Trek has mostly used exploring space as a means of exploring what it means to be human. It's a pretty effective storytelling device, and it's one of the reasons, I think, that Trek can drift pretty far in the direction of fantasy without really damaging the basic premise. Everything ends up coming back to humanity in the end: Spock is the most human soul Kirk has ever known, Data is on a quest to be more fully human, the characters are always stumbling back in time to our own era or some historical period of interest to us, alien races are caricatures of humanity, Sisko's a baseball fan, Janeway drinks coffee, and on and on.

It's pretty light as far as the science is concerned, though maybe moreso now than when the original series aired. It's also pretty depressing in a sense, at least to the extent that we actually approach the Trek universe as a vision of the future (which I confess I really don't). Humanity puts its internal struggles behind it to explore the galaxy, and the galaxy just ends up being full of the same kind of centuries-old hereditary conflicts, cynical political manipulation and senseless bloodshed that dominate earth's history? What a downer! It's just like earth, really, but you need warp drive to get from one place to another.

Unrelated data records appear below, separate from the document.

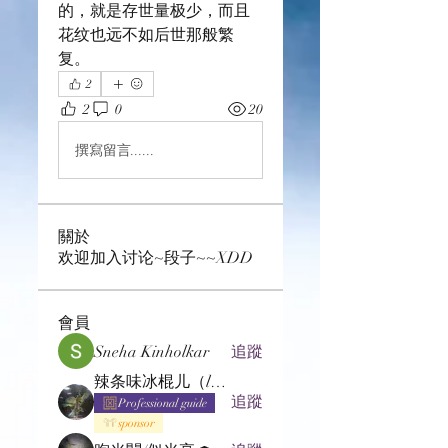
的，就是存世量极少，而且
花纹也远不如后世那般繁
复。
2
2
0
20
撰寫留言......
關於
欢迎加入讨论~段子~~XDD
會員
Sneha Kinholkar
追蹤
辣条味冰棍儿（lof别玩了要氪金的）
追蹤
Professional guide
sponsor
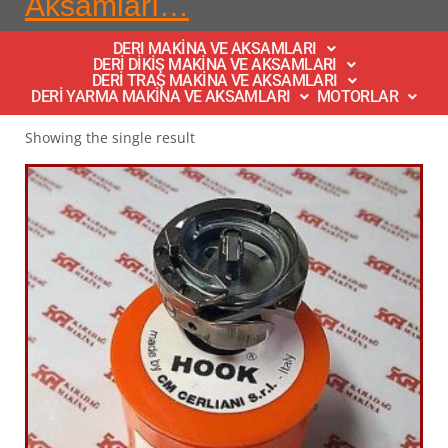
Aksamları…
DERI MAKİNA VE AKSAMLARI
DERİ DİKİŞ MAKİNA VE AKSAMLARI
DERİ TRAŞ MAKİNA VE AKSAMLARI
DERİ YARMA MAKİNA VE AKSAMLARI
MOTORLAR
Showing the single result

To the extent that Trek is about the future at all, it strikes me that it's built on the basic idea that in the future, despite whatever technological advances may take place, humanity as we know it will still have meaning and still be significant. That's why everything turns out to be human basically, in a sense, whether it's the rock-chewing lava monster or the sentient holograms or the subspace-dwelling creatures or whatever. That point of view makes notions like transhumanism problematic: the idea that humanity will have fundamentally changed in the future is threatening to the Trek universe. In Trek, being human has inherent value. Even genetic enhancement is treated as suspicious and dangerous, because the idea of "building a better human" seems to devalue things like effort, individuality, self-reliance, etc. Perhaps it does, perhaps it doesn't, I'm not really sure. But in Trek it turns out to be a bad idea. You can't really improve on a person in Trek. People improve themselves in Trek.

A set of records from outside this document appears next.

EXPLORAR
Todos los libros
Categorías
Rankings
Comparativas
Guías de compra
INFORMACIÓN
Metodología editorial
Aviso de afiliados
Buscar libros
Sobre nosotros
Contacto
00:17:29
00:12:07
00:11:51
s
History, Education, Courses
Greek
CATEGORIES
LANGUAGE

There are many beings more powerful or more technologically advanced than humans, in fact there seems to be an entity or civilization of this type hiding in every other star system, but in the end humanity is the measuring stick, the reference point. Star Trek is oddly geocentric, really. In a sense, it provides a vision of the universe that really does revolve around us after all. Not literally around our planet, but around our notion of self. Even omnipotent beings like Q find humanity endlessly fascinating. The Borg are threatening at first because they seem to represent a negation of humanity's pre-eminence, but in fact we can turn them back into humans: we assimilate them.

Now, I'm a big fan of Trek. I just like it. Intellectually speaking, I'm not quite sure what to make of it, though. Is it naive? Vaguely sinister in a way? DS9 sometimes toyed with that idea. Is it just wrong in the sense that humanity as we know it may no longer exist long before we develop the technology to travel across interstellar distances? Or maybe not. Maybe Trek is right and there is something important about our experience of individuality, our silly games of darts and poker, our search for meaning. Maybe it will last longer than we think.
 
I only mentioned my reply would focus on television television as I haven't read Trek Literature.

Uhh, I'm not talking about Trek literature, I'm talking about the vast tradition of prose science fiction that predates Star Trek by generations and is the true original source of the SF ideas that Trek merely distilled and popularized for mass audiences. The fact that I mentioned the 1930s should've been a clue.